[Input data Boundary: Start]

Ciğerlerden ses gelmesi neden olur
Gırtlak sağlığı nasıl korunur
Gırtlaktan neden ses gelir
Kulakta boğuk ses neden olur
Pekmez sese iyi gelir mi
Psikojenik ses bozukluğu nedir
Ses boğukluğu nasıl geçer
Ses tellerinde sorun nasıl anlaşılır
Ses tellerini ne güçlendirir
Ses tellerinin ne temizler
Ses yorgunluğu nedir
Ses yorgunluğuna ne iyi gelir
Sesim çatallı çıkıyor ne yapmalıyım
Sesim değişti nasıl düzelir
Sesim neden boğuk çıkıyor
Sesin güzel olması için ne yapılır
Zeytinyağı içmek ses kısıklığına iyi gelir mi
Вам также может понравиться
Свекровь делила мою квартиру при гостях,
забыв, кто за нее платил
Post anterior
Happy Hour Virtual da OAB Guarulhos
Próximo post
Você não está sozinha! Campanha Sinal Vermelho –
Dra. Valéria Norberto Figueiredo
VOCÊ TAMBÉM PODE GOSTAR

[Input data Boundary: End]
[Input data Boundary: Start]

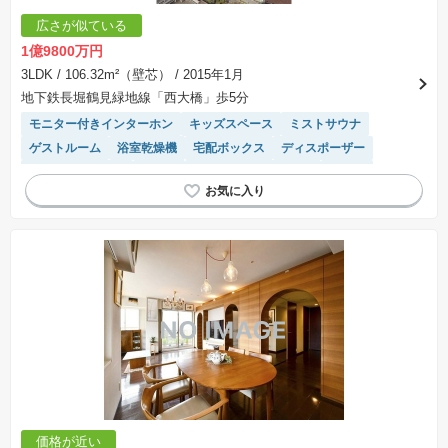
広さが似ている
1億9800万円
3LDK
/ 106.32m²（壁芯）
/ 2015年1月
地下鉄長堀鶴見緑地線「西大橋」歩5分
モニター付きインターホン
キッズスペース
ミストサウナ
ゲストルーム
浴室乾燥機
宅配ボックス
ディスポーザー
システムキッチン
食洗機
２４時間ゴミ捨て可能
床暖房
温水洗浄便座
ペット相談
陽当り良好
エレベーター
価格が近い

[Input data Boundary: End]

- [Problem to solve] All that is wanted is a faithful reproduction of the line above with "Happy Hour Virtual da OAB Guarulhos", the line with "VOCÊ TAMBÉM PODE GOSTAR", and every line in between.

- [Answer area]
Happy Hour Virtual da OAB Guarulhos
Próximo post
Você não está sozinha! Campanha Sinal Vermelho –
Dra. Valéria Norberto Figueiredo
VOCÊ TAMBÉM PODE GOSTAR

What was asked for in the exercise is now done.